Our first PYP planners were modelled on the Early Learning Centre style Learning Stories. A colleague, previously from Early Learning Centres in New Zealand shared her experience of documenting observations and student voice in one page, colour photograph ‘Learning Stories’. They were snapshots of a learning experience- exploring mud or listening to the sounds of objects on a nature tray- and whilst they documented one moment in time well, they would be unsustainable for daily documentation and left little scope for recording forward planning by teachers. However, with these examples in mind, we created a Reflective Planner.

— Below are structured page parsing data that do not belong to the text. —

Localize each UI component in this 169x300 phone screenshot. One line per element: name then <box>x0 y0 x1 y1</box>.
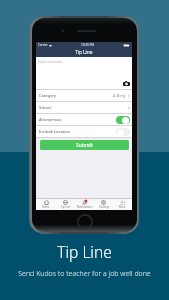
button[interactable]: Attach photo <box>122 79 130 87</box>
staticText: Notifications <box>77 205 93 209</box>
button[interactable]: Home button <box>77 214 93 230</box>
staticText: Settings <box>99 205 109 209</box>
staticText: Carrier <box>38 43 48 47</box>
staticText: Tip Line <box>75 49 93 56</box>
staticText: Include Location <box>39 129 71 134</box>
button[interactable]: School <box>36 102 132 113</box>
staticText: More <box>119 205 126 209</box>
button[interactable]: Notifications <box>75 199 94 210</box>
button[interactable]: Submit <box>40 140 129 150</box>
staticText: Anonymous <box>39 117 62 122</box>
staticText: Tip Line <box>61 205 71 209</box>
staticText: A Berg <box>113 93 126 98</box>
staticText: Category <box>39 93 57 98</box>
staticText: Enter comment <box>38 59 63 64</box>
button[interactable]: More <box>113 199 132 210</box>
staticText: 10:35 PM <box>81 43 94 47</box>
staticText: Submit <box>76 142 93 149</box>
button[interactable]: Settings <box>94 199 113 210</box>
staticText: Home <box>42 205 50 209</box>
button[interactable]: Include Location <box>36 126 132 137</box>
button[interactable]: Category <box>36 90 132 101</box>
button[interactable]: Home <box>36 199 56 210</box>
staticText: Tip Line <box>57 241 112 262</box>
staticText: School <box>39 105 52 110</box>
staticText: Send Kudos to teacher for a job well don… <box>18 269 151 279</box>
button[interactable]: Anonymous <box>36 114 132 125</box>
button[interactable]: Tip Line <box>56 199 75 210</box>
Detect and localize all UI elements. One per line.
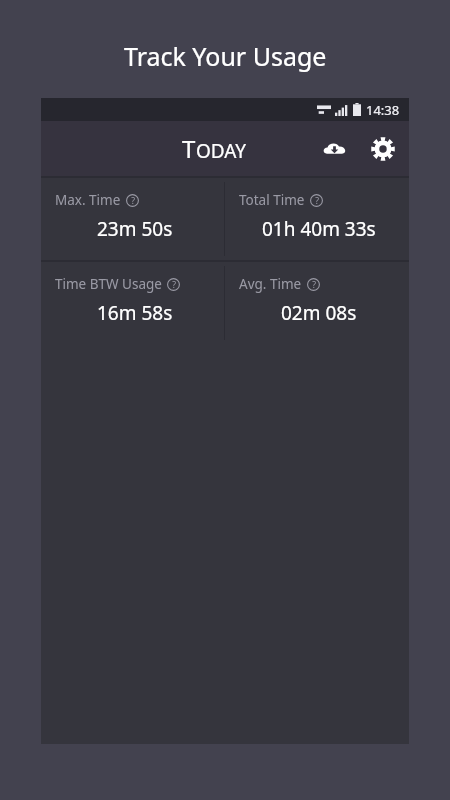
staticText: ? (172, 279, 176, 291)
button[interactable]: Max. Time (41, 178, 224, 260)
staticText: Avg. Time (239, 275, 302, 293)
staticText: ? (315, 195, 319, 207)
button[interactable]: Total Time (225, 178, 409, 260)
button[interactable]: Download (316, 131, 352, 167)
staticText: Total Time (239, 191, 305, 209)
button[interactable]: Help (310, 194, 323, 207)
staticText: 01h 40m 33s (262, 216, 376, 242)
staticText: ? (312, 279, 316, 291)
staticText: ODAY (196, 138, 247, 164)
staticText: Track Your Usage (124, 39, 327, 73)
button[interactable]: Help (307, 278, 320, 291)
staticText: ? (131, 195, 135, 207)
button[interactable]: Help (126, 194, 139, 207)
staticText: 14:38 (366, 101, 400, 119)
button[interactable]: Settings (365, 131, 401, 167)
button[interactable]: Help (167, 278, 180, 291)
staticText: 23m 50s (97, 216, 173, 242)
staticText: 02m 08s (281, 300, 357, 326)
staticText: 16m 58s (97, 300, 173, 326)
staticText: T (182, 132, 196, 165)
button[interactable]: Avg. Time (225, 262, 409, 344)
staticText: Time BTW Usage (55, 275, 162, 293)
button[interactable]: Time BTW Usage (41, 262, 224, 344)
staticText: Max. Time (55, 191, 121, 209)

“Prior to using our Reflective Planner, I could have long conversations with any teachers about the things individual students had said or achieved in class, they could tell me what they were working on and what they were going to teach them next to continue this growth. However, what wasn’t happening, was capturing these rich observations from class in our documentation- our evidence was not being collected- a lost opportunity.“
The Reflective Planner took the beautifully captured observations of students’ responses, wonderings and questions from the Learning Stories with a greater emphasis on observing what our students said and did and what they needed to do next to develop. We were using these planners with students from Pre School (3 years) to our Grade 6 students (12 years) so they needed to suit a variety of information. The first version of our planner provided space for observations, highlighted students individually by name to evidence differentiation and told the story of the classroom. They were a wonderful improvement from the static boxes of our previous planner. However, as teachers began to use the document as a tool for promoting learner agency (teacher as facilitator, following the student interests and choices), we found that teachers wanted more forward planning. So a few changes were made. Firstly, we added a weekly overview for the 6-8 weeks of each inquiry. This allowed teachers to document how to develop a sequence of learning, essentially plan how to get from point A to B, in terms of the learning objectives. Added to this, we now had a space to include teacher questions to guide the inquiry. We were starting to strike a balance between having too much information dictating where the inquiry was going and enough leeway for students to contribute to the direction of the inquiry. The teachers were feeling optimistic!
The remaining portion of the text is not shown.